Another key reason why traders opt to spread bet is because of the tax-free nature of spread betting as a trading style. Because it is regulated as a gambling activity by the tax authorities, you can expect to be exempt from Capital Gains tax and Stamp Duty, (although income tax will be payable by those that earn their sole income from spread betting). This is a major draw, particularly for those engaging in larger individual transactions, because it can deliver a major cash saving on other, less tax-efficient investments.
Advantages vs CFDs
Tax Efficiency:financial spread betting is considerably more tax efficient than trading CFDs, because of one crucial distinction in the way they are considered by the tax authorities in the UK. Whereas CFDs give rise to Capital Gains tax on any profits made (which can be as much as 28%), spread betting positions are almost always entirely tax free, with no liability to CGT in issue. This provides traders who opt for spread betting with an almost 30% advantage over the most heavily taxed CFD traders, thus the difference this can make to your trading fortunes can be pretty significant.

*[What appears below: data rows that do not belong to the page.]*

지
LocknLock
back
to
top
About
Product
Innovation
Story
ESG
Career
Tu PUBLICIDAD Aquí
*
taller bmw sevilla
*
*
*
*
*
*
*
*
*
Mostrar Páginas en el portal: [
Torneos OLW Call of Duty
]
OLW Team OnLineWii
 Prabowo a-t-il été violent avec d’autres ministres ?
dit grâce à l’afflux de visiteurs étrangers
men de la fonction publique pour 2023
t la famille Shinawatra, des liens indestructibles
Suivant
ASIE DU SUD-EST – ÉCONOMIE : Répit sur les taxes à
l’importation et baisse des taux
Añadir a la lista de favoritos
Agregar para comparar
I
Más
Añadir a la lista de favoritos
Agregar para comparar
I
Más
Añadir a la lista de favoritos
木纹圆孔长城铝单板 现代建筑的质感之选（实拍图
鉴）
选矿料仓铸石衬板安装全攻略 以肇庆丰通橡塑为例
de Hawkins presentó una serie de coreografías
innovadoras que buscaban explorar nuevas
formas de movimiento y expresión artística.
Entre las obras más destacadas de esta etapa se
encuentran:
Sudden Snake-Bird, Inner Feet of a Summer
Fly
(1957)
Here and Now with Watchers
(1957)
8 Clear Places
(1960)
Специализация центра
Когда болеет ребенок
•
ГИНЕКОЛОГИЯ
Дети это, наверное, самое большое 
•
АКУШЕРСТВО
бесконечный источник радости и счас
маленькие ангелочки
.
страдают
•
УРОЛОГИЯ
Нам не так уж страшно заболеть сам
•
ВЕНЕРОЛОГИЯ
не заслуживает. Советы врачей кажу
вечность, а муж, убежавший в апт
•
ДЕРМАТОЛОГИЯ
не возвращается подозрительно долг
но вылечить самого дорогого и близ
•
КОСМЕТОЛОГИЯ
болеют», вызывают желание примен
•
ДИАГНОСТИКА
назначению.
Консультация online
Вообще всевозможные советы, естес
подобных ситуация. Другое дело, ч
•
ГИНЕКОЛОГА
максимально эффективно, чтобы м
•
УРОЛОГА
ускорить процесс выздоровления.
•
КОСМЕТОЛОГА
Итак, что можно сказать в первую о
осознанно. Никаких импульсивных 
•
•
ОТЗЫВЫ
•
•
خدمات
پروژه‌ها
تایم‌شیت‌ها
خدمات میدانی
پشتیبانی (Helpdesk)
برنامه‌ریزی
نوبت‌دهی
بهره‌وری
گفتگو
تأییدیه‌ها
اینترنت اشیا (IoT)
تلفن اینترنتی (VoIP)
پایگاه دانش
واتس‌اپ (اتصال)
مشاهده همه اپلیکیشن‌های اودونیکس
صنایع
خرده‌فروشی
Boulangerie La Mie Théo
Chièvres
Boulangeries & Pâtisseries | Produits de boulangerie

No Commission: spread betting positions charge no commission, unlike CFD positions which are charged at a percentage of the total transaction cost. The only cost involved in spread betting is wrapped up in the spread which represents the commission portion, and has no relation to the size of the transaction or the eventual gains you will realise. Its simply (usually) just a couple of points, and therefore tends to work out cheaper than CFD commission in the majority of cases.
Trade in Sterling: spread betting will always be denominated in your base currency, because that is the currency through which all your trading activity takes place. Your spread betting account will be displayed in pounds, your transactions will be ‘bets’ placed in pounds, and the earnings (and losses) will be in pounds. When you are trading exchange-based CFDs, these will be traded in the relevant base currency of the market on which you are buying/selling, and as a result your positions will be subject to the further exposure to currency fluctuations, which can work some way towards offsetting any profits realised on the position at the point at which you liquidate your foreign currency positions.
Disadvantages vs CFDs
Wider Spreads: to account for the lack of commission, the spreads offered in spread betting are often comparatively wider than the same picture in CFD markets, which effectively handicaps the trader on whichever side of the trade he falls. Because of the width between the buy and sell price, long positions have to go longer and short positions have to go shorter in order to generate the same levels of return. Particularly when you’re looking at trading opportunities that are pretty minimal, this can be a serious disadvantage to spread betting over CFDs.
Fixed Daily Markets: spread betting positions are automatically settled at the end of the trading day, with the option for renewal. This makes it more cumbersome as an instrument for long-term investing, and opens up your position to greater volatility around the open of trade – a notoriously volatile period for doing market business. CFDs on the other hand, are only limited by your budget – if you can continue to support the overnight financing costs applied in connection with CFD leverage, you will be able to hold your CFD position indefinitely until the market moves sufficiently in your favour.
Less Price Transparency: because CFDs track the futures and often even the underlying markets directly, it’s easy to see where CFD pricing comes from. Naturally, the prices are adjusted to weigh more in favour of the broker, by taking into account wider factors that are assumed not to be factored in by the market, but at least the prices seem more reasonable and more akin to underlying prices than comparative spreads, which can often look markedly different from the underlying price thus making it more difficult to forecast with any accuracy market performance.